Women's Mental Health Treatment in Agoura Hills
Mental illness is one of the most significant challenges facing the United States. Mental illnesses such as schizophrenia, depression, and anxiety can be challenging to diagnose. To make matters worse, many people who suffer from mental illness are hesitant to seek treatment because of societal stigma. The barriers to mental health treatment are especially pronounced in women. This article will delve deeper into women’s mental health treament, how substance abuse ties into mental health issues, and the importance of finding professional help at women’s mental health treatment centers.
Mental health issues significantly affect both sexes; however, women are more susceptible to developing mental illnesses. According to statistics provided by the National Institute of Mental Health, 20% of the nation’s population (about 46.6 million people) were treated for mental illness. Of that number, women being treated for mental illness was 50 percent higher than the percentage of men (22.3% vs. 15.1%).
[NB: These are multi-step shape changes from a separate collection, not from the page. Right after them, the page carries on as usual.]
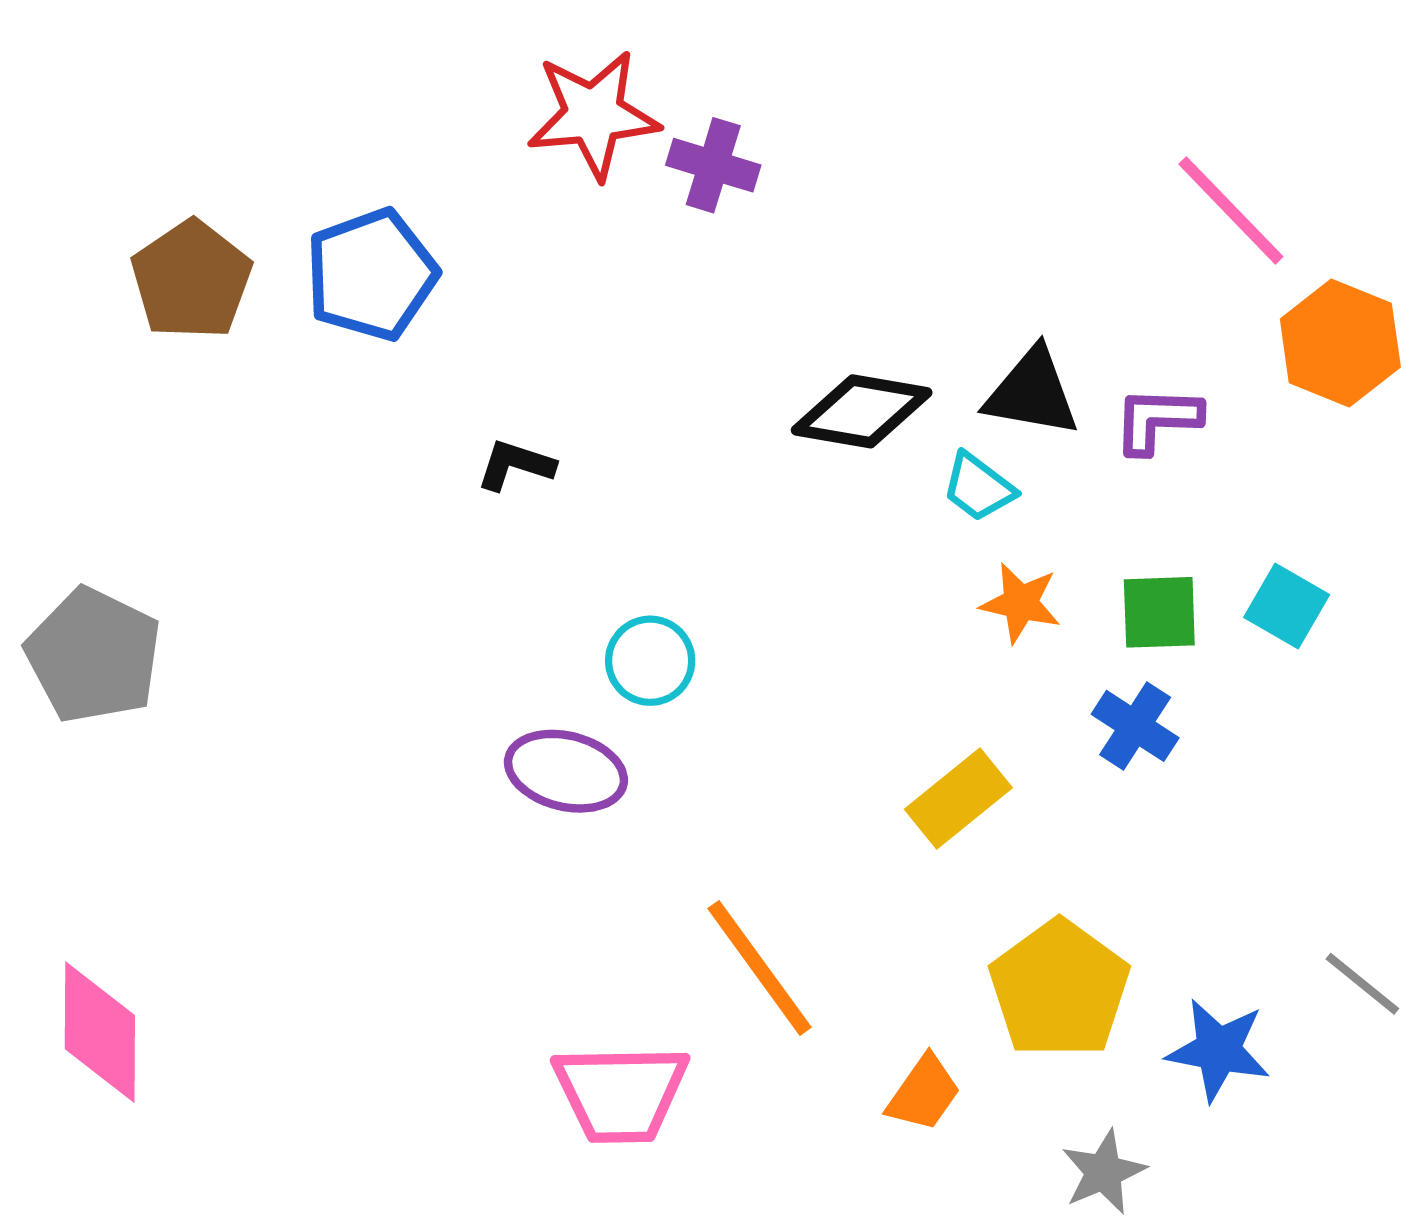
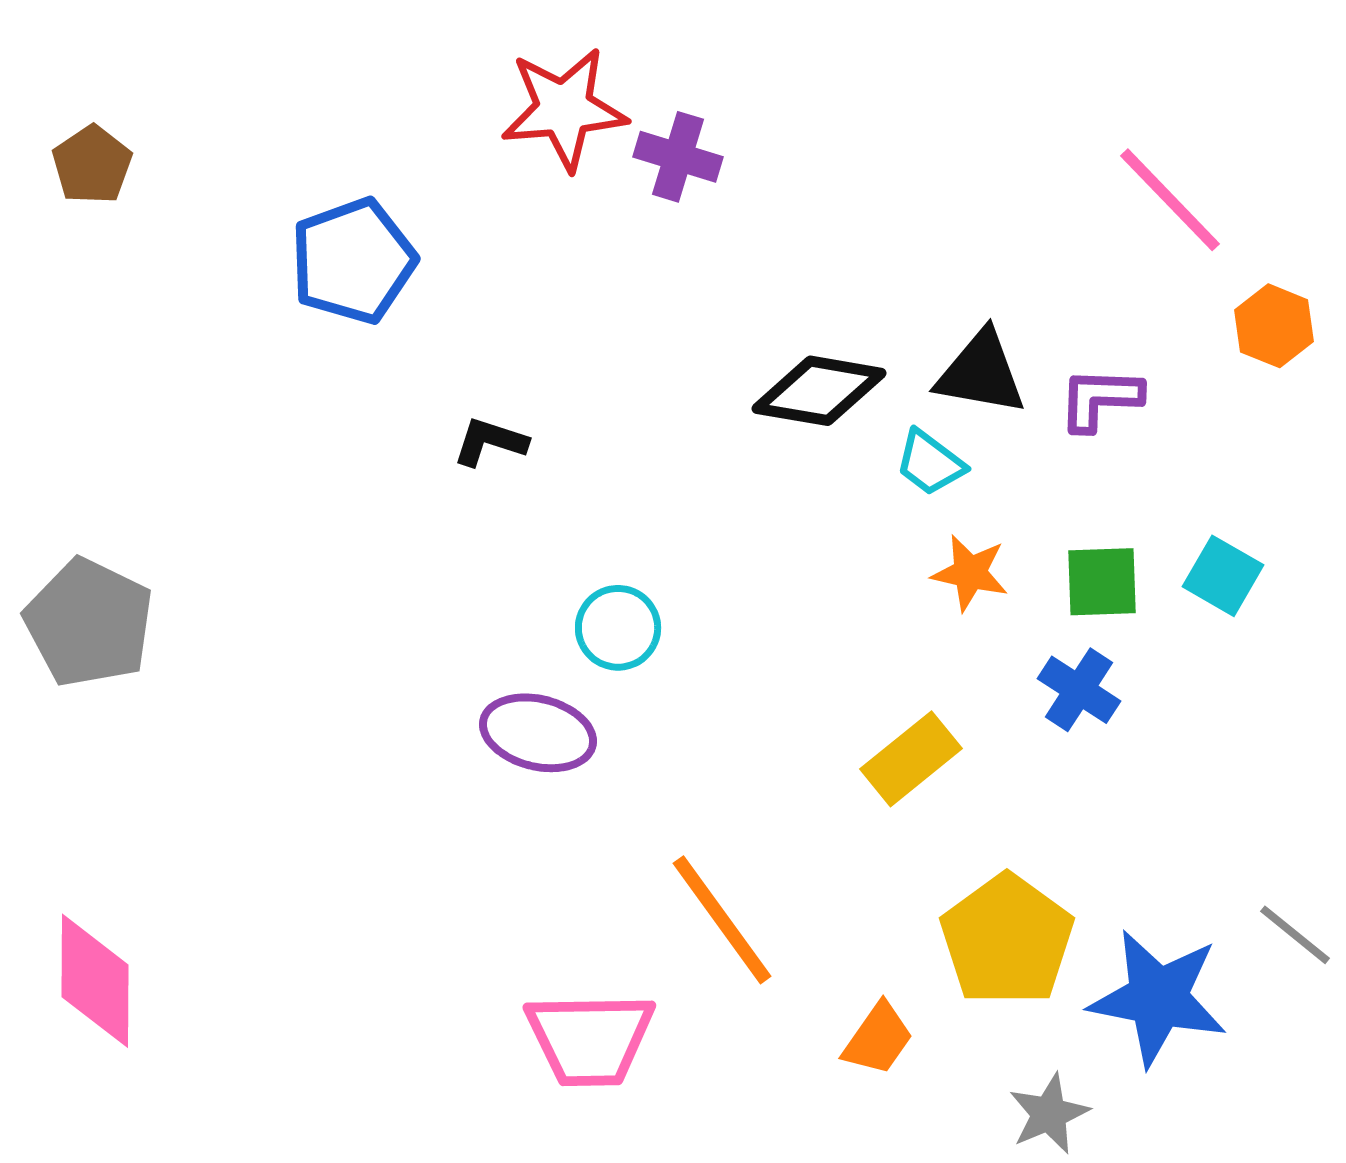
brown pentagon: (191, 280) -> (92, 165), moved, size x0.7
orange hexagon: (1340, 343) -> (1274, 326), size x0.7
blue star: (1218, 1050) -> (1158, 998), size x1.4

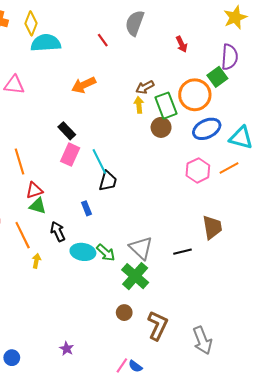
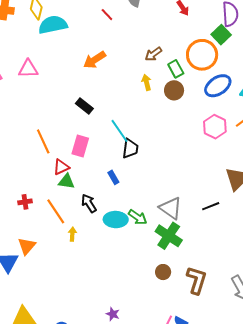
yellow arrow: (139, 105) -> (147, 82), moved
green rectangle: (166, 106) -> (176, 69), size x0.7
pink rectangle: (70, 155) -> (80, 146), moved

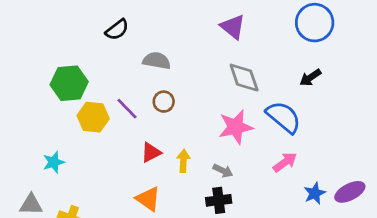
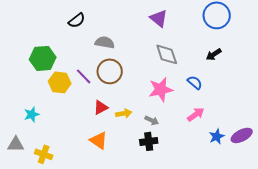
brown circle: (164, 102) -> (110, 71), size x1.6
blue semicircle: (284, 117) -> (195, 82), size x0.6
yellow arrow: (183, 161) -> (124, 113), turned 77

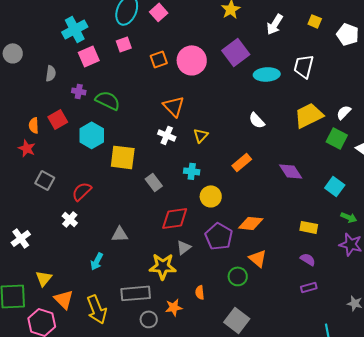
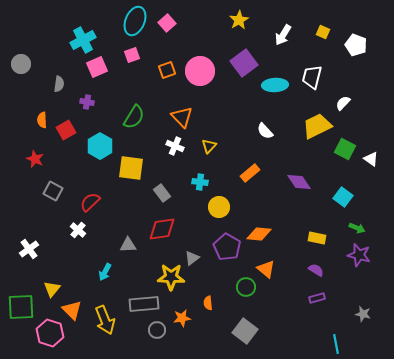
green semicircle: (108, 100) -> (134, 117), moved, turned 95
white semicircle: (344, 112) -> (343, 103), moved
orange semicircle: (34, 125) -> (42, 120), moved
red diamond: (175, 218) -> (162, 229), moved

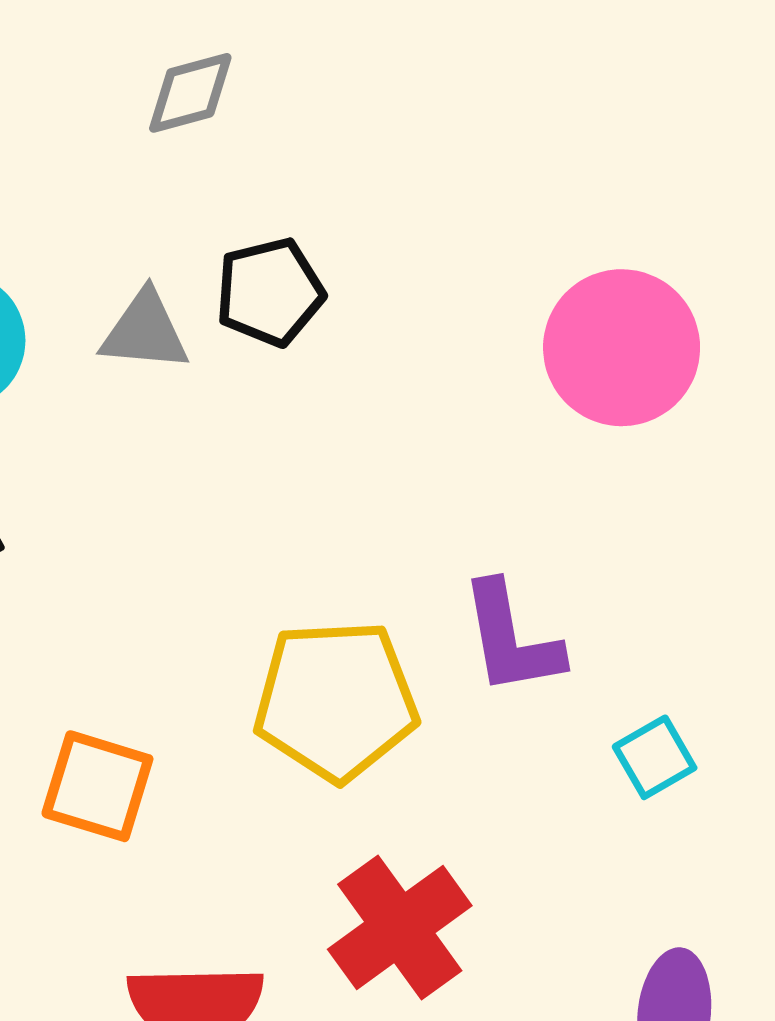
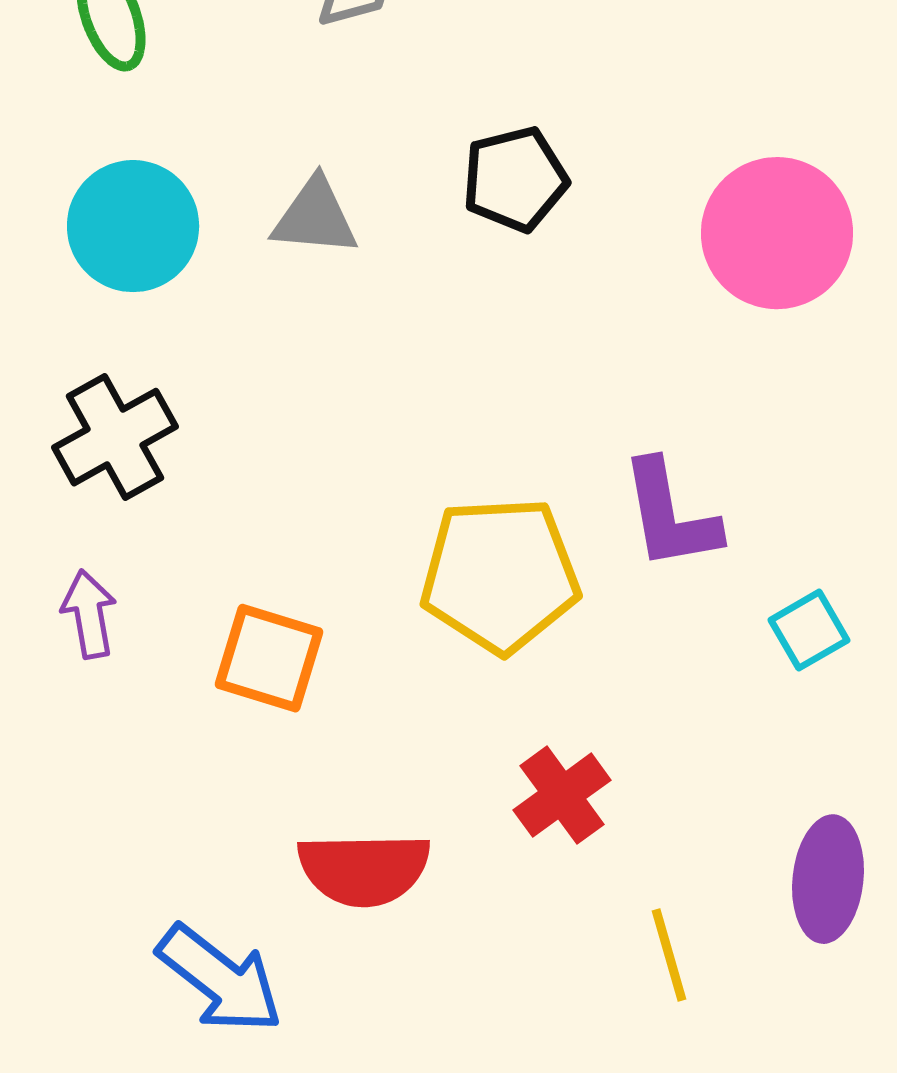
black pentagon: (270, 292) -> (515, 179), moved
red cross: (400, 928) -> (562, 795), size x0.7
Also, women are twice as likely to develop depression when compared to men. According to a report by the Anxiety and Depression Association of America, women are also twice as likely to develop panic disorders. Additionally, data provided by the Office of Women’s Health at the U.S. Department of Health and Human Services reports that women wait for an average of four years after the onset of PTSD symptoms before seeking professional help. As a comparison, men wait an average of just one year to ask for help.
Women also experience other disorders that make them more vulnerable to developing mental health issues. For example, women are twice as likely to develop an eating disorder when compared to men. Women also experience body dysmorphic disorder more frequently than men, and young women are more affected by Borderline Personality Disorder (BPD) than any other demographic.